忙了这么半天,回到家刚好是饭点。虞钊做完饭后就让温莎休息了,她又去外面逛了一圈,一无所获,到了晚上才回来。
晚上睡觉时,虞钊想起白天的事,用光脑查了一下缪加伦·格莱克恩。
这位年轻的上将出身帝国一个煊赫的家族,尽管如此,他身上的荣耀却并非来源于背后家庭的依托。缪加伦·格莱克恩在十几岁就加入了军队,并立下赫赫战功,最惨烈的一次战役靠着己方的三百个人在十万星盗的围剿下硬生生在某个垃圾星里撑了一个月,并终于得到救援。根据帝国媒体报道,那次的战争中只活下了缪加伦·格莱克恩一个人,他失去了他的父亲和并肩作战的队友,这个人虽然才二十几岁,却拥有着相当精彩的传奇经历,而在这次来废弃之地之前,他刚捣毁了星盗在M-7397星的一个据点。
至于为什么会盯上她们……虞钊查了一下从M-7397星回到帝国的路线,她的猜测是凑巧。
她对缪加伦·格莱克恩没什么特别大的意见,虽然对方说话张狂了点,比起今天抓她们的科尔金什么的,还算是讲道理。

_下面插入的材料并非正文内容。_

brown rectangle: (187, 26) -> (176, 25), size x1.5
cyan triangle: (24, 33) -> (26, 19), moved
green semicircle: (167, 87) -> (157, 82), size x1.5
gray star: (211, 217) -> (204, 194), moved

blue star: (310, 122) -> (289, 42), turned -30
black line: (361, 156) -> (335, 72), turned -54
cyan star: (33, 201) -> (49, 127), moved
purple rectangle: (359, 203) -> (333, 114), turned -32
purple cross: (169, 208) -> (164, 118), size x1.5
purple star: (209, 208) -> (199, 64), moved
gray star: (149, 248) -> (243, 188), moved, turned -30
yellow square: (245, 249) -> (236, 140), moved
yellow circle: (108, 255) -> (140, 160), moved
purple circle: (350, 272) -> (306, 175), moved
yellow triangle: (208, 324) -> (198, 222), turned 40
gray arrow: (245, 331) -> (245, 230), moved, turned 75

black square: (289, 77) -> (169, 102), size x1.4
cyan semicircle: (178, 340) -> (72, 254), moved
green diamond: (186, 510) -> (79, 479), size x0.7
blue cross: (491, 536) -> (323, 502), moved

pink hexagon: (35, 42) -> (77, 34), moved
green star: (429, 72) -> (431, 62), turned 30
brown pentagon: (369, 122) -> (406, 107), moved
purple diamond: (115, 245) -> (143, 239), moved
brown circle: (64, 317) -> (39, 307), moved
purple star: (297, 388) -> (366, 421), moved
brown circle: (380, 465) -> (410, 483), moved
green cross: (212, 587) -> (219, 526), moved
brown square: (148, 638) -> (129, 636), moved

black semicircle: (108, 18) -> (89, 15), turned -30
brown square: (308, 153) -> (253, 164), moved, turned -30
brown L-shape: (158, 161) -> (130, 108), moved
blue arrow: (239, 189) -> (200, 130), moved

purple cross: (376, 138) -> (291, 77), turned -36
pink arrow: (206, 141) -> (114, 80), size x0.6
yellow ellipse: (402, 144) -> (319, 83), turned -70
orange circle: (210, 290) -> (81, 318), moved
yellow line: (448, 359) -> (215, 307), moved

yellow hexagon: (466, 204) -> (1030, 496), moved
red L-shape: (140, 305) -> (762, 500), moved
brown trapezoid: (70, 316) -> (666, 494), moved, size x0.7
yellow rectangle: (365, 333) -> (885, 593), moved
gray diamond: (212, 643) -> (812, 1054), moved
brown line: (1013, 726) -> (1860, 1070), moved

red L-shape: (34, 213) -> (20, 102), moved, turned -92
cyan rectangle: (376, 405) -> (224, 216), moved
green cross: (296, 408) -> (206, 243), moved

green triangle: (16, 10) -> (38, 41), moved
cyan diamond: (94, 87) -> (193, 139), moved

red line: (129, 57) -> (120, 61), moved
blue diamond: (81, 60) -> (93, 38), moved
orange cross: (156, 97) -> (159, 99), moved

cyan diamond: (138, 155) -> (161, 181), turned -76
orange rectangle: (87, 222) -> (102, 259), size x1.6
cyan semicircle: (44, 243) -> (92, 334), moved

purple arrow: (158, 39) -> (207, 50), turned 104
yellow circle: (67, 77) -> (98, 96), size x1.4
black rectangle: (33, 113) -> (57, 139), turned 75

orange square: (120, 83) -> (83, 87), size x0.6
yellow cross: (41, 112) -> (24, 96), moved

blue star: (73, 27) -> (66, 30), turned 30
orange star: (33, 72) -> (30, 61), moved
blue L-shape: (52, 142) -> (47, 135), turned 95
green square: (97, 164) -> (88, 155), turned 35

虞钊仍然没想明白对方今天说的那句“打扰”是什么意思,干脆就不再想。她看了眼自己的账户,经过网友们零零散散的打赏,她终于攒够了两万星币。
她终于可以给温莎买一支正版完整的特效药剂了!
虞钊心情激动,她懒得去想之后的药怎么办,反正就目前的情况来看,在这个世界写小说还挺挣钱的。这里的网购跟她那个世界的不同,虞钊点了下单后对方直接通过交换申请把特效药给了她,虞钊看着自己面前凭空出现的东西,只觉得十分新奇。
这个世界的科技竟然发展到了这个地步……通过网络传播实体到底是怎么做到的?
虞钊半天没琢磨出眉目来,她又看了眼自己买完特效药只剩几百星币的账户,终于放弃。
明明只有一天没看网站,她却觉得好像过去了一个世纪那样。虞钊的私信和各种信息接收渠道快要爆炸,其中评论区大部分是催更和剧情讨论,大概是这种在她的世界极为老套的剧情在这个世界十分新颖,大家都在讨论“两个许淮”是怎么回事。
虞钊手闲了一天,也有些心痒,再加上为温莎买药几乎花完了她的所有存款,慢慢在光脑上码起字来。
【恋爱关系(3)】
【门里门外两张一模一样的脸看懵了宋听白,她一时不知道该作出什么反应,就这么愣在门口不动。
还是外面的许淮先不耐烦,他冷冷淡淡抬起眼睛,看到宋听白后眼中闪过一丝惊诧,却没有太明显。他皱眉问:“你怎么在这儿?”
这个感觉……
宋听白心里一惊,试探喊了声:“许淮?”
如果外面这个是许淮的话,那里面这个是谁?
宋听白觉得自己脑子有点不够用了,她一下看看这个,一下看看那个,里面的“许淮”见她在门口站得久了,终于走了过来。
他看到门外的人后也有些惊讶,却又迅速抹平,他含笑朝外喊:“哥,你怎么来了?”
等等等等等……哥?
宋听白大脑一片空白,有那么一瞬间,她觉得自己有点死了。
她怎么不知道许淮还有个弟弟?!
她缓慢地眨了眨眼,还没从这个冲击性的信息里缓过神来,里面的“许淮”已经把门打开邀请外面的人进来,他自然而然地揽过宋听白的腰,因为穿着浴袍、身上还有些湿气,这个动作被他做得格外色气。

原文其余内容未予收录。